- **Extracted records**
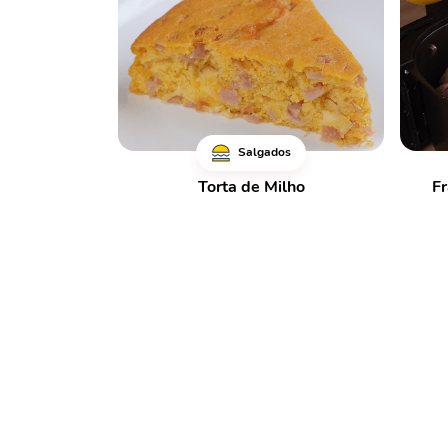
Salgados
Torta de Milho
Fr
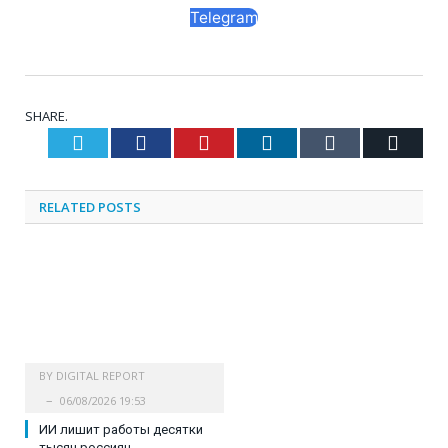
Telegram
SHARE.
Twitter
Facebook
Pinterest
LinkedIn
Tumblr
Email
RELATED
POSTS
BY
DIGITAL REPORT
06/08/2026 19:53
ИИ лишит работы десятки
тысяч россиян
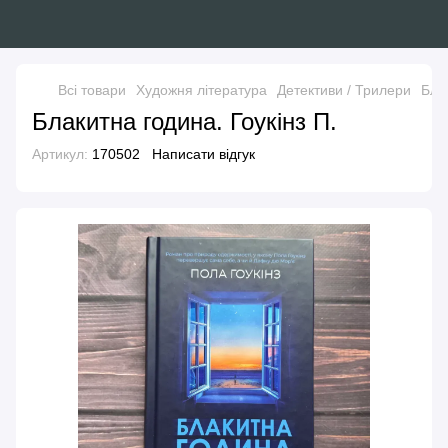
Всі товари
Художня література
Детективи / Трилери
Блак
Блакитна година. Гоукінз П.
Артикул:
170502
Написати відгук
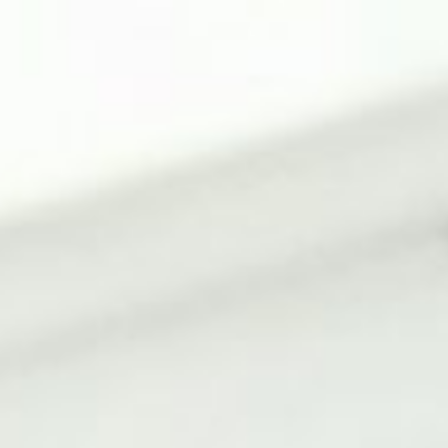
rojets
Travailler à la MRC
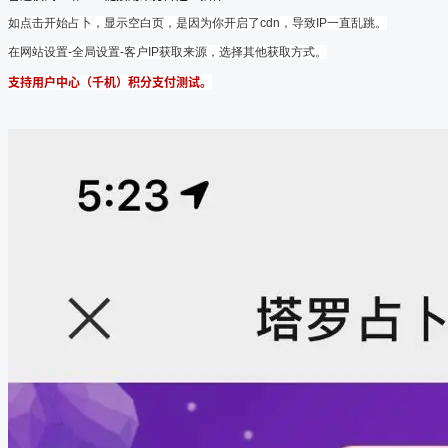
如点击开始占卜，显示空白页，是因为你开启了cdn，导致IP一直乱跳。
在网站设置-全局设置-客户IP获取来源，选择其他获取方式。
支持用户中心（千机）积分支付测试。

- **What is being asked**
Each entry should come back exactly as written, with its pictures omitted.

- **Written answer**
Salgados
Torta de Milho
Fr
Telegram
SHARE.
Twitter
Facebook
Pinterest
LinkedIn
Tumblr
Email
RELATED
POSTS
BY
DIGITAL REPORT
06/08/2026 19:53
ИИ лишит работы десятки
тысяч россиян
Всі товари
Художня література
Детективи / Трилери
Блак
Блакитна година. Гоукінз П.
Артикул:
170502
Написати відгук
rojets
Travailler à la MRC
如点击开始占卜，显示空白页，是因为你开启了cdn，导致IP一直乱跳。
在网站设置-全局设置-客户IP获取来源，选择其他获取方式。
支持用户中心（千机）积分支付测试。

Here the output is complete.